What? Deflection is not affected by spot (beam) intensity. Thankfully. Imagine how messed up trace intensify highlighting modes would be if that were the case.
Edit to add: Oh wait, by 'spot intensity' you meant EHT voltage (higher EHT allows maintaining spot intensity despite faster sweep speeds.) Not variations in beam intensity during operation.
Yes, not in an operating sense, but as a design tradeoff. You can make wide deflection, dim CRTs, or narrow deflection, bright CRTs, but doing both is harder. (Doing both, and with high efficiency in terms of light per beam power, even more so!)
Also "anode is at the same potential as the deflection plates"... What? Is that a typo, or did you mean it?
"Simple CRT case", like a 5AQP1 or whatever -- a CRT simpler than the ones we're talking about here.
Sorry for the lacking clarity
But this is all kind of irrelevant. Point is, does grumpydoc's CRT have that kind of internal resistive EHT field shaping? (Which is primarily to achieve higher deflection gain, regardless of fine details of which way the beam curves.)
And if his CRT does have that, is the resistor open circuit?
Yeah, definitely, there'll be something funny with the deflection sensitivity, and probably linearity too, if some of that trace burns off.

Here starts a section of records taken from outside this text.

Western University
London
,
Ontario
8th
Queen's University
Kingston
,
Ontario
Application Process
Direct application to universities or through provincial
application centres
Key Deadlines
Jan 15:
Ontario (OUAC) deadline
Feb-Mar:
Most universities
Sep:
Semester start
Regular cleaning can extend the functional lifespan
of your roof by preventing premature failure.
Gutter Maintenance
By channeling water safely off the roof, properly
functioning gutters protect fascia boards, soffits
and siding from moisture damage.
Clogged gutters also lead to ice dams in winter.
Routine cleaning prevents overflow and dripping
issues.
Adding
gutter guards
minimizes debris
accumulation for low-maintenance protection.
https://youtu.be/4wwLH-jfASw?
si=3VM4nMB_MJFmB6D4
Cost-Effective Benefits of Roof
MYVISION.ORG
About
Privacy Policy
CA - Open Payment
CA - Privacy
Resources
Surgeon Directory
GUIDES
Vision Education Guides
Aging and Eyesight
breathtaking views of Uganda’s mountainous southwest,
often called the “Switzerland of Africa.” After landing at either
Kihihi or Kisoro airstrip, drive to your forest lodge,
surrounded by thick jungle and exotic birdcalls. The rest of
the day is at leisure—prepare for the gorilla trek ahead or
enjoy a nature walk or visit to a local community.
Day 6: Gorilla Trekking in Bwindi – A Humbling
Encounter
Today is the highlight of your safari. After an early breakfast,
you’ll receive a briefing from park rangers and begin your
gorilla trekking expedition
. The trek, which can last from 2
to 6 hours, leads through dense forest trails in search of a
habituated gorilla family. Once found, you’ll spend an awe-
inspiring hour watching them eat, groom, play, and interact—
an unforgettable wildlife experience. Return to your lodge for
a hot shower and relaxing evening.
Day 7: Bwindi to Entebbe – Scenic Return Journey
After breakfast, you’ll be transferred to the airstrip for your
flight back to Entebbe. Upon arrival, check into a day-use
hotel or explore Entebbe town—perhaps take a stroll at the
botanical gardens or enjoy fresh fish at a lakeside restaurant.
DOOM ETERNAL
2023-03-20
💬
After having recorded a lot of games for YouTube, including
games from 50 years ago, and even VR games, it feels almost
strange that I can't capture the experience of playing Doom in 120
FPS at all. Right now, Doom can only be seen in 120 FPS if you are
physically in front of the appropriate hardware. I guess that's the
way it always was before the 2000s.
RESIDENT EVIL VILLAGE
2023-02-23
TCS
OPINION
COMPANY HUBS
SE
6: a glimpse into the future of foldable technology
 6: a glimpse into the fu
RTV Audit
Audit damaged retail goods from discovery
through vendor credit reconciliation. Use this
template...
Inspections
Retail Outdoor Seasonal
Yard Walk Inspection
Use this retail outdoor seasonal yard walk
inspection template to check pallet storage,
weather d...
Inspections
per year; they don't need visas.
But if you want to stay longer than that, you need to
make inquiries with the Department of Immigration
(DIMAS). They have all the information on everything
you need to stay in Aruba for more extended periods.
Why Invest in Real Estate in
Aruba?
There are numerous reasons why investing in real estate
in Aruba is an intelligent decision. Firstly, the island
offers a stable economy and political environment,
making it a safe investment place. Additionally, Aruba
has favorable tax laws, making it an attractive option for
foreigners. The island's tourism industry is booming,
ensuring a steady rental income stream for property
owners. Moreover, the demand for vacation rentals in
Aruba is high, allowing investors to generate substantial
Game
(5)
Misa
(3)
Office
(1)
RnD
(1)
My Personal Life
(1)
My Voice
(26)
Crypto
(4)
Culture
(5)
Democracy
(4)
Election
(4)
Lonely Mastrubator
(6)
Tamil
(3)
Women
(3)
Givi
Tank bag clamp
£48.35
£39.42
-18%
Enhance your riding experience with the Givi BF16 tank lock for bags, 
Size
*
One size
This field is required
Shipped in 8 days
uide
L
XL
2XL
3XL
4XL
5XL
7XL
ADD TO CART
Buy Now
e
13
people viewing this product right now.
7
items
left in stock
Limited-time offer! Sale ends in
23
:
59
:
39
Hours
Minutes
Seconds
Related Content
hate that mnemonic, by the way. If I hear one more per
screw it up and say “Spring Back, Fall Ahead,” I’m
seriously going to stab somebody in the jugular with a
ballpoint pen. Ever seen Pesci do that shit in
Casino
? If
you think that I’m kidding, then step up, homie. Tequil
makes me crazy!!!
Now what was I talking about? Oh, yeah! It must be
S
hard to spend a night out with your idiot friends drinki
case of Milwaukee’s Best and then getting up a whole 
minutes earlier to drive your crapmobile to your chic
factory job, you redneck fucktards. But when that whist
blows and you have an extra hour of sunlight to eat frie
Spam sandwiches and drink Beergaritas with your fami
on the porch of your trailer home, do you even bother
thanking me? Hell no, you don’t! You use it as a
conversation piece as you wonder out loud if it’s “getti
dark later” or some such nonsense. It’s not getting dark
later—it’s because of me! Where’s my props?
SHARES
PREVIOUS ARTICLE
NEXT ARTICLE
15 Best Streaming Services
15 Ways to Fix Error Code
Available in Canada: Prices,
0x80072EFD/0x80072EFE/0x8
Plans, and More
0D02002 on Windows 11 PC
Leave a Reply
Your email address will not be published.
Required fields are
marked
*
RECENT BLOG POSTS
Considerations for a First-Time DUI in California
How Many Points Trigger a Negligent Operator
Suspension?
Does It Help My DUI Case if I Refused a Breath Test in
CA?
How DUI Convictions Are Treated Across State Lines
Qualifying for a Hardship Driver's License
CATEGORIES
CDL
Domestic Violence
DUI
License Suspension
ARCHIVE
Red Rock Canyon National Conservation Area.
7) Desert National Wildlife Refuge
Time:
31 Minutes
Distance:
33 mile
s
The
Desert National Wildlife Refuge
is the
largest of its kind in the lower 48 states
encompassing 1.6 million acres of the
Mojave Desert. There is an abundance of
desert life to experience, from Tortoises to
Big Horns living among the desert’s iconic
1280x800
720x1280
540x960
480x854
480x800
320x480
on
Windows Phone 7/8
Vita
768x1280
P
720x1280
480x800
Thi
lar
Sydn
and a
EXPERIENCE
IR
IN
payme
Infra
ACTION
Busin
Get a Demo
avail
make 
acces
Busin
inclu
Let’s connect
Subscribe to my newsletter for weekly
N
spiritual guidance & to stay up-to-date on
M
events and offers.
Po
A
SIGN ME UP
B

Got a megger handy? Or.. maybe a picoammeter?
Not sure offhand what resistance those things are, but I'm guessing it's more than most DMMs read.
Also, if there were a broken spot, would that break down, even in vacuum? Would it have burned away enough that there's a gap or burn, visible by inspection perhaps? (I don't know exactly how much clearance is needed in vacuum, but I would think it must be at least sparking if it's dropping a large fraction of the HT across a << 1mm gap in the stuff. ...Would the sparking be detectable, say by a sensitive amplifier or radio?)